MATERIAL TO PROCESS:
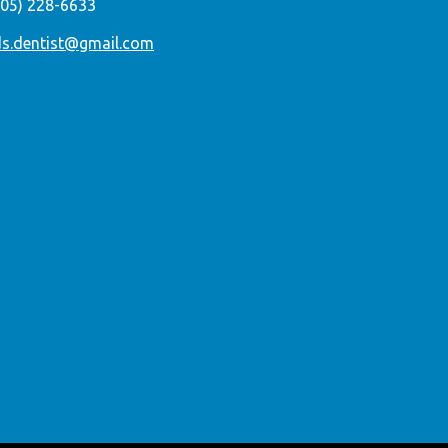
305) 228-6633
ds.dentist@gmail.com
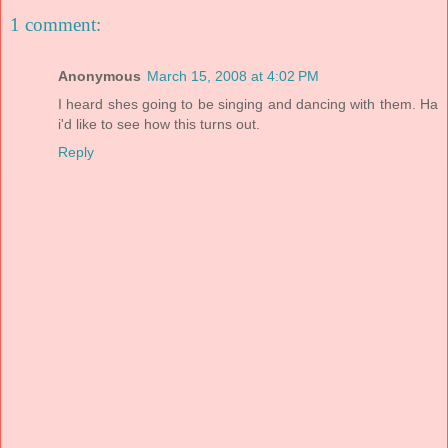
1 comment:
Anonymous
March 15, 2008 at 4:02 PM
I heard shes going to be singing and dancing with them. Ha
i'd like to see how this turns out.
Reply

WORK INSTRUCTIONS: Would you restate all of the data above word for word, omitting the pictures?

EXPECTED ANSWER:
305) 228-6633
ds.dentist@gmail.com
1 comment:
Anonymous
March 15, 2008 at 4:02 PM
I heard shes going to be singing and dancing with them. Ha
i'd like to see how this turns out.
Reply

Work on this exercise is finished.